3. Tangent Slope at $x = -2$: From the graph, the tangent line is given, and its slope is equal to the derivative $f'(-2)$. The slope is visually approximated as $a = 1$.

   Answer: $a = 1$.

4. Equation of the Tangent Line: The tangent line passes through the point $(-2, 2)$ with a slope of $1$. Using the point-slope formula: $y - y_1 = m(x - x_1)$ Substituting $m = 1$, $x_1 = -2$, and $y_1 = 2$: $y - 2 = 1(x + 2)$ $y = x + 4$

   Answer: $y = x + 4$.

Final Answers:

1. Horizontal asymptote: $y = 0$.
2. Vertical asymptote: $x = -1$.
3. Tangent slope at $x = -2$: $a = 1$.
4. Equation of the tangent line: $y = x + 4$.

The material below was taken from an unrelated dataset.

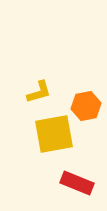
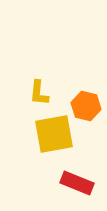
yellow L-shape: moved 1 px down; rotated 112 degrees clockwise
orange hexagon: rotated 24 degrees clockwise
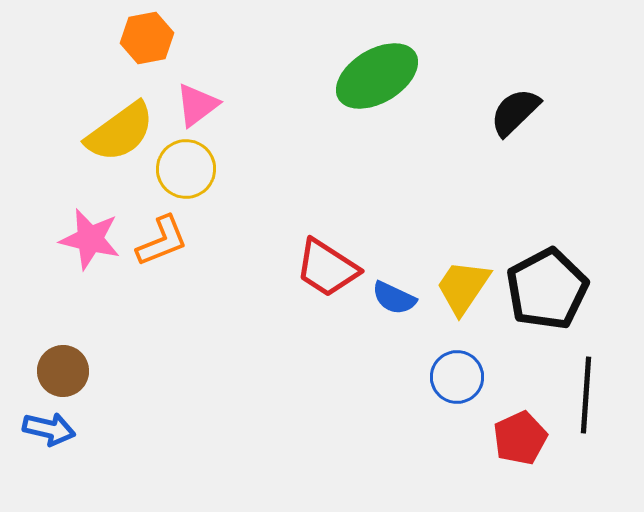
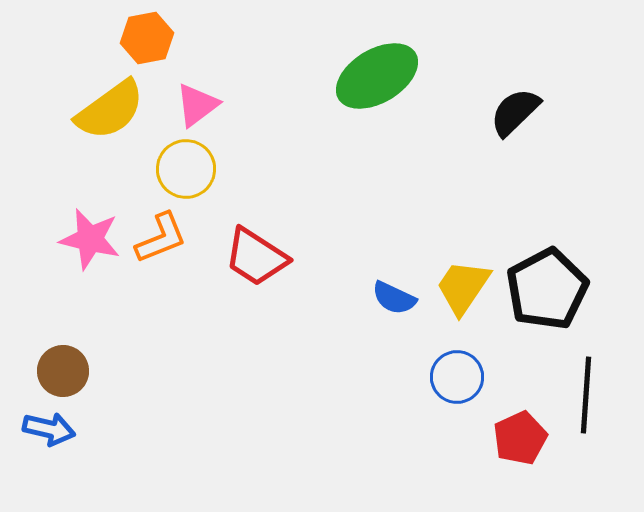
yellow semicircle: moved 10 px left, 22 px up
orange L-shape: moved 1 px left, 3 px up
red trapezoid: moved 71 px left, 11 px up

Would you like detailed calculations or explanations for any of the steps?

Expanding Questions:

1. How can we formally calculate the derivative $f'(x)$ from the graph?
2. Why does the horizontal asymptote represent the long-term behavior of the function?
3. How do vertical asymptotes relate to the domain of the function?
4. What other methods can be used to find the tangent line equation if the slope isn't obvious?
5. How do the tangent line and the function relate geometrically at a given point?

Tip:

When working with graphs, always cross-check the slope of the tangent visually and algebraically if possible for higher accuracy.